More defines tribulation “as any interruption of well-being” (or “prosperity,” which he calls “just another word for well-being”). As such, tribulation is “nothing other than some kind of grief—either a bodily pain or some mental affliction.” More goes on to say that, “Since tribulation is not only every such pang as pains the body, but also every trouble that grieves the mind, many good persons have many tribulations that not everyone knows about, and consequently their well-being is interrupted without other people being aware of it.” Here, More also includes the experience of temptation as “a great inward trouble” and a “secret grief” in a person’s heart.
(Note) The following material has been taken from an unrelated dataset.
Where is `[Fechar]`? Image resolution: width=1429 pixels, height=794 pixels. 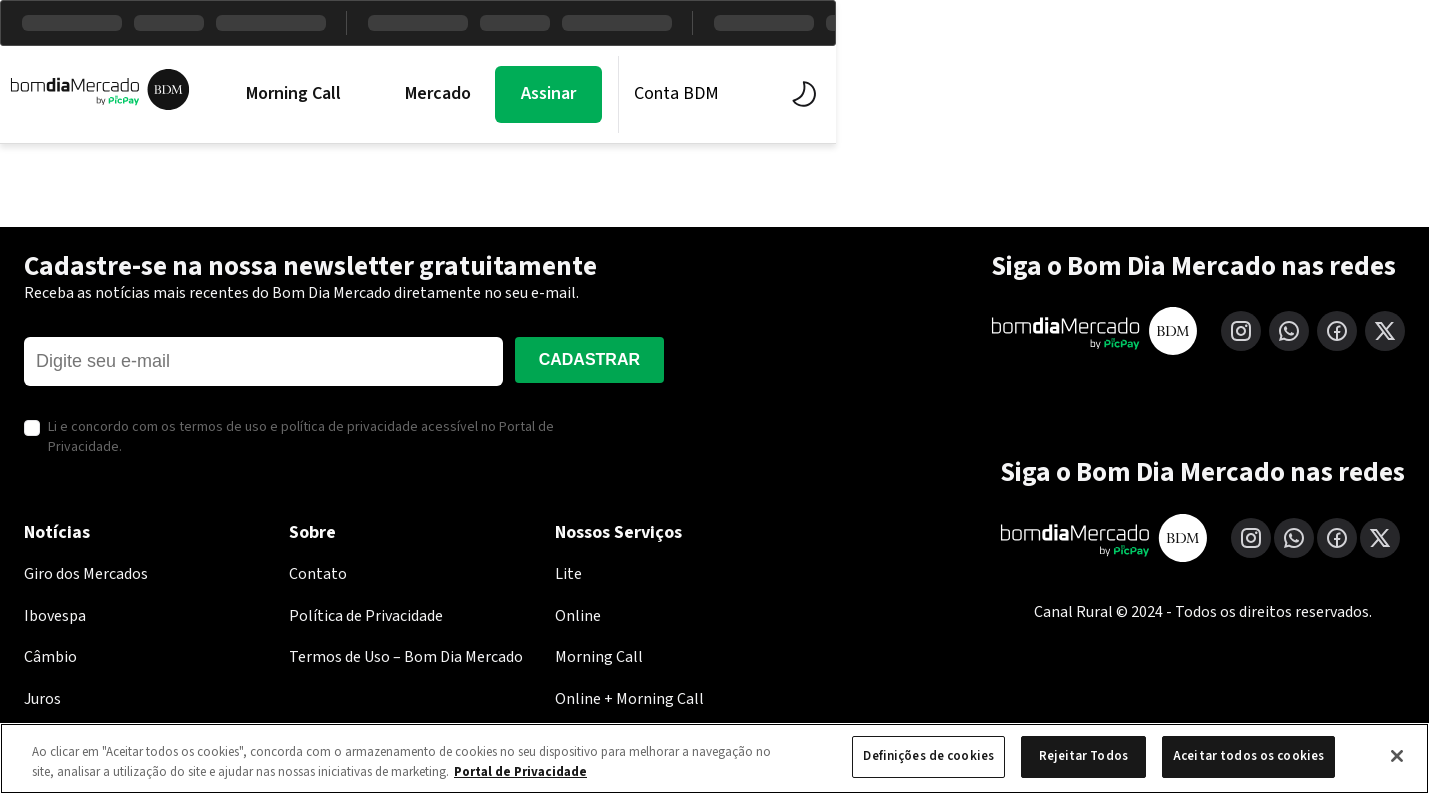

Such a sense of tribulation already suggests the Dialogue’s usefulness. More would urge us to consider all the “interruptions in well-being” that are underway at this time, whether here or abroad, and those “many good persons” who suffer alone and unbeknownst to us with troubles that grieve their minds. From homeless people to those who feel trapped in their own homes, More would challenge us to expand our idea of tribulation to include those who secretly suffer alongside us, or those who suffer far away, to those who suffer worse or even less than we do, including all who struggle with anxiety, faults, sins, and bad habits. Tribulations abound and call for our compassion and prayers.